TASK DETAILS. Apart from the pictures, output all of the records exactly.

(Stored data entries)
━━━━━━

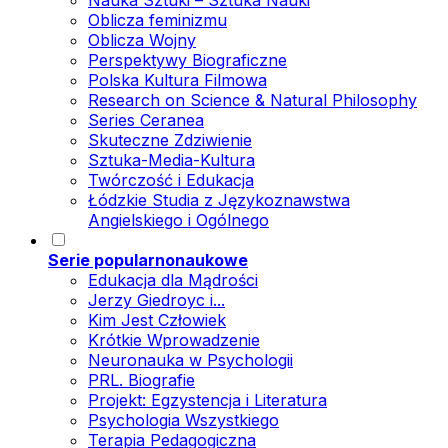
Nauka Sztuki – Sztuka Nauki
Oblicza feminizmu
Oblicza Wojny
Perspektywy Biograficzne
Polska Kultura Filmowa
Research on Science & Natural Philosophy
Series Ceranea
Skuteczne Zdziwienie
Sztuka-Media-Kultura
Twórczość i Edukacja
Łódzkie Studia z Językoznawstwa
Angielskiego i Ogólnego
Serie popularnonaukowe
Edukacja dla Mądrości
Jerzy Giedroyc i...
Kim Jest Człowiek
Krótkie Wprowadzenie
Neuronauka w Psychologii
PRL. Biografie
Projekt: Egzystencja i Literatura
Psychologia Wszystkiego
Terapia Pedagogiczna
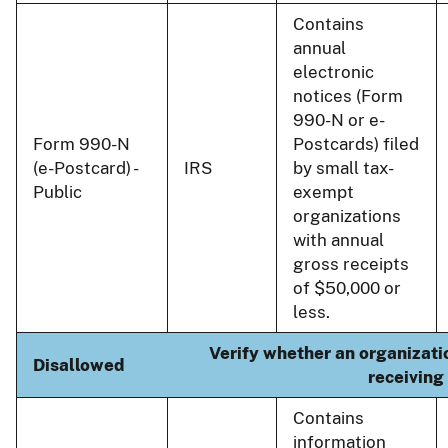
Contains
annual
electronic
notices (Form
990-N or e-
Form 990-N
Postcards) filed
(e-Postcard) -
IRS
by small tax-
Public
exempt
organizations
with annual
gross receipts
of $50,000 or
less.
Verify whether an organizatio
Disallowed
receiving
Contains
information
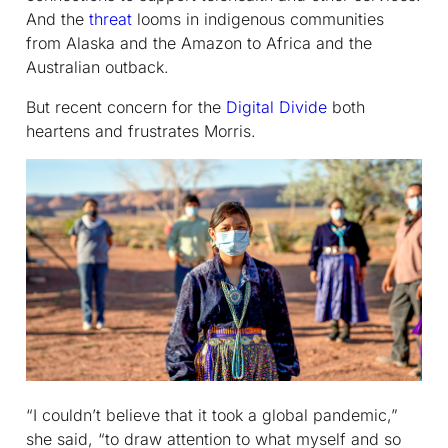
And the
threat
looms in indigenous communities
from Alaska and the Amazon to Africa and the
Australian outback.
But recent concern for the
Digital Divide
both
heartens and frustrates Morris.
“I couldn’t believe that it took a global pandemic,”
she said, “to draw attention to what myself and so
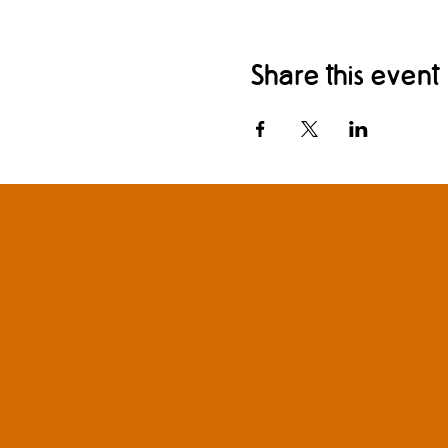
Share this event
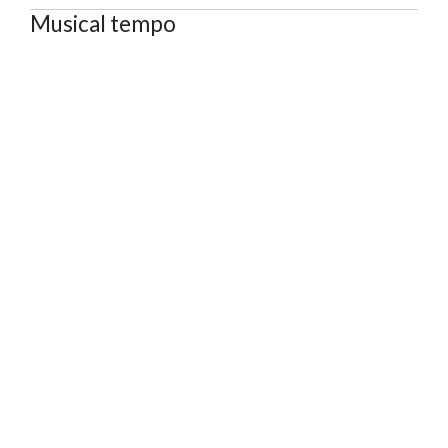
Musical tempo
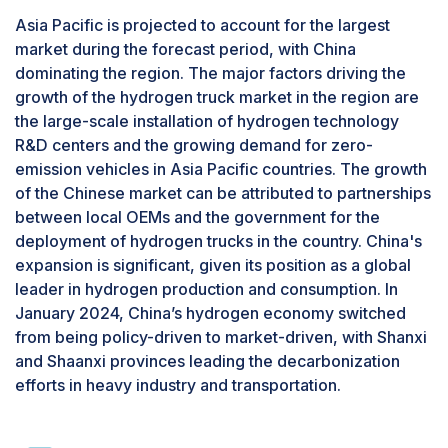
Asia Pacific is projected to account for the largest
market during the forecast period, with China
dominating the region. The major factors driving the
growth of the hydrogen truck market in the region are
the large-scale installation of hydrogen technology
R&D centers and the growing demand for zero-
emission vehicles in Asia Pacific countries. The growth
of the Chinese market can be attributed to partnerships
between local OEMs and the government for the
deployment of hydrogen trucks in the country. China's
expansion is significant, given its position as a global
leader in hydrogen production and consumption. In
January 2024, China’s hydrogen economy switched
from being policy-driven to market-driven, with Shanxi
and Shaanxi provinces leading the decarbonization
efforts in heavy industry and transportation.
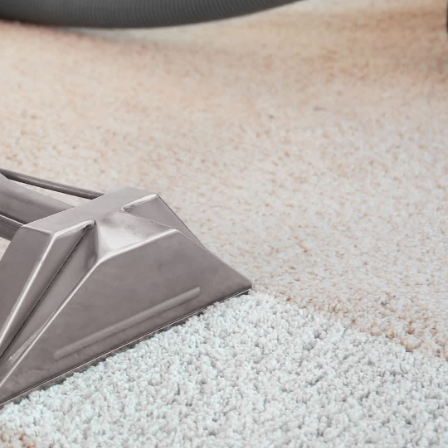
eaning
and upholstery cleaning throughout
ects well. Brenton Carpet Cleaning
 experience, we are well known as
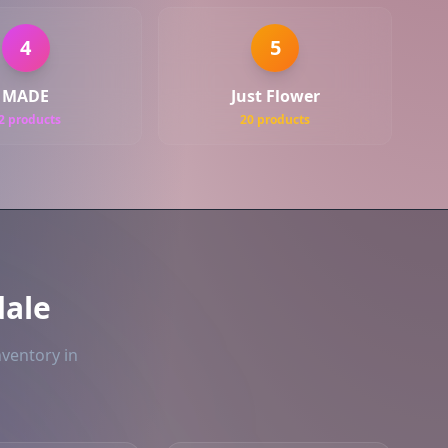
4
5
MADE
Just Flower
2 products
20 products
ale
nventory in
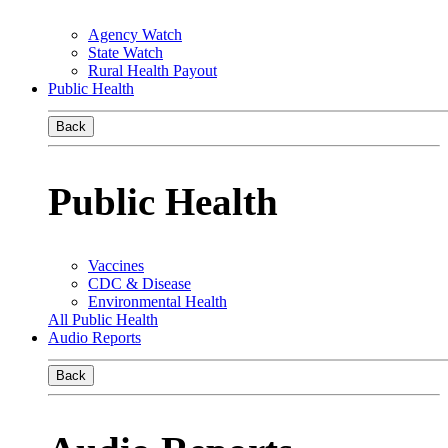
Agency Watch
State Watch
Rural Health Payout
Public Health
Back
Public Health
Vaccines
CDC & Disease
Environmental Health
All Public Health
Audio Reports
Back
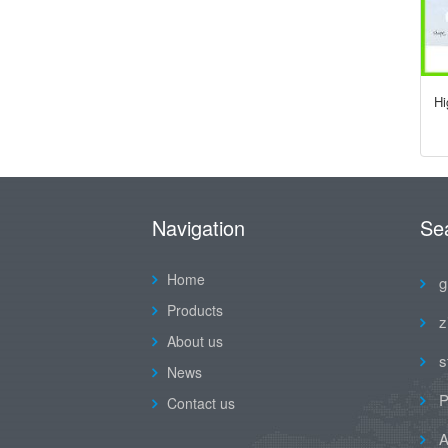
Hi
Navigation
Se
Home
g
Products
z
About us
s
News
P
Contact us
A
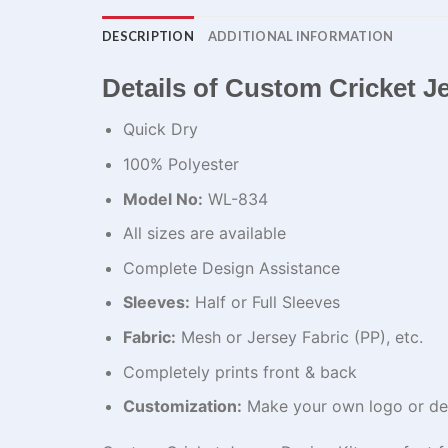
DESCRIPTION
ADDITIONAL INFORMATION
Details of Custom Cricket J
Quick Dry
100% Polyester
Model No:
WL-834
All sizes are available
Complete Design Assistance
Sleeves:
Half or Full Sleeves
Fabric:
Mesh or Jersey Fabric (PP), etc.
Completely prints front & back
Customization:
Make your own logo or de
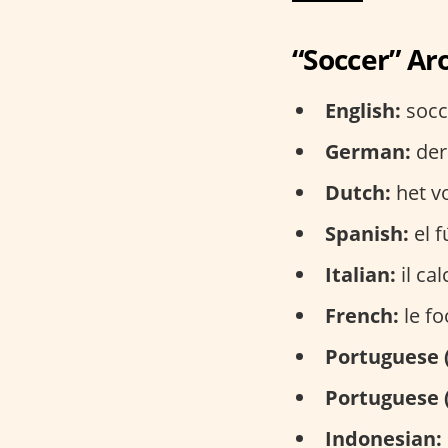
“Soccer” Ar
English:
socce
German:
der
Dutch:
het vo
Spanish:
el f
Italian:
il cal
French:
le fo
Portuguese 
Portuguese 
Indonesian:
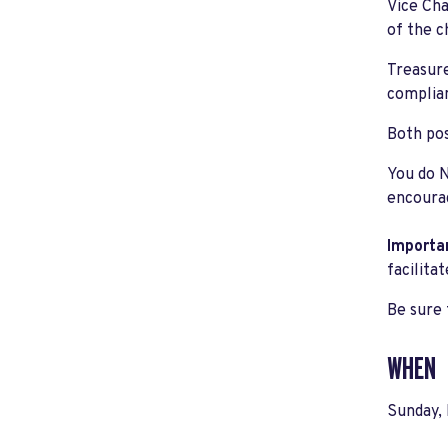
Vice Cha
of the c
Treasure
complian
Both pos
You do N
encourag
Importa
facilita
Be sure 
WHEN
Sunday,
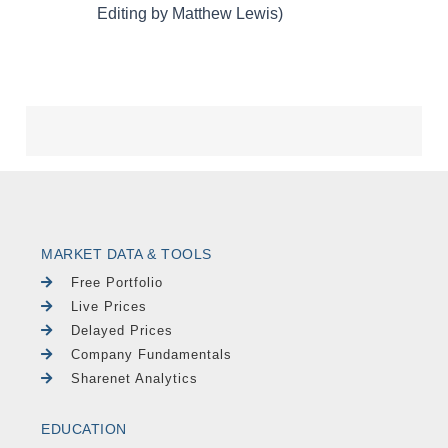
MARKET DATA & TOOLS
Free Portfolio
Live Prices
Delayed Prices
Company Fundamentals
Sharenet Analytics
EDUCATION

━━━━━━

RESPONSE FOR THIS EXERCISE.
Nauka Sztuki – Sztuka Nauki
Oblicza feminizmu
Oblicza Wojny
Perspektywy Biograficzne
Polska Kultura Filmowa
Research on Science & Natural Philosophy
Series Ceranea
Skuteczne Zdziwienie
Sztuka-Media-Kultura
Twórczość i Edukacja
Łódzkie Studia z Językoznawstwa
Angielskiego i Ogólnego
Serie popularnonaukowe
Edukacja dla Mądrości
Jerzy Giedroyc i...
Kim Jest Człowiek
Krótkie Wprowadzenie
Neuronauka w Psychologii
PRL. Biografie
Projekt: Egzystencja i Literatura
Psychologia Wszystkiego
Terapia Pedagogiczna
Contains
annual
electronic
notices (Form
990-N or e-
Form 990-N
Postcards) filed
(e-Postcard) -
IRS
by small tax-
Public
exempt
organizations
with annual
gross receipts
of $50,000 or
less.
Verify whether an organizatio
Disallowed
receiving
Contains
information
And the
threat
looms in indigenous communities
from Alaska and the Amazon to Africa and the
Australian outback.
But recent concern for the
Digital Divide
both
heartens and frustrates Morris.
“I couldn’t believe that it took a global pandemic,”
she said, “to draw attention to what myself and so
Share this event
Musical tempo
Asia Pacific is projected to account for the largest
market during the forecast period, with China
dominating the region. The major factors driving the
growth of the hydrogen truck market in the region are
the large-scale installation of hydrogen technology
R&D centers and the growing demand for zero-
emission vehicles in Asia Pacific countries. The growth
of the Chinese market can be attributed to partnerships
between local OEMs and the government for the
deployment of hydrogen trucks in the country. China's
expansion is significant, given its position as a global
leader in hydrogen production and consumption. In
January 2024, China’s hydrogen economy switched
from being policy-driven to market-driven, with Shanxi
and Shaanxi provinces leading the decarbonization
efforts in heavy industry and transportation.
eaning
and upholstery cleaning throughout
ects well. Brenton Carpet Cleaning
 experience, we are well known as
4
5
MADE
Just Flower
2 products
20 products
ale
nventory in
Agency Watch
State Watch
Rural Health Payout
Public Health
Back
Public Health
Vaccines
CDC & Disease
Environmental Health
All Public Health
Audio Reports
Back
Hi
Navigation
Se
Home
g
Products
z
About us
s
News
P
Contact us
A
DESCRIPTION
ADDITIONAL INFORMATION
Details of Custom Cricket J
Quick Dry
100% Polyester
Model No:
WL-834
All sizes are available
Complete Design Assistance
Sleeves:
Half or Full Sleeves
Fabric:
Mesh or Jersey Fabric (PP), etc.
Completely prints front & back
Customization:
Make your own logo or de
“Soccer” Ar
English:
socce
German:
der
Dutch:
het vo
Spanish:
el f
Italian:
il cal
French:
le fo
Portuguese 
Portuguese 
Indonesian:
Vice Cha
of the c
Treasure
complian
Both pos
You do N
encourag
Importa
facilita
Be sure 
WHEN
Sunday,
MARKET DATA & TOOLS
Free Portfolio
Live Prices
Delayed Prices
Company Fundamentals
Sharenet Analytics
EDUCATION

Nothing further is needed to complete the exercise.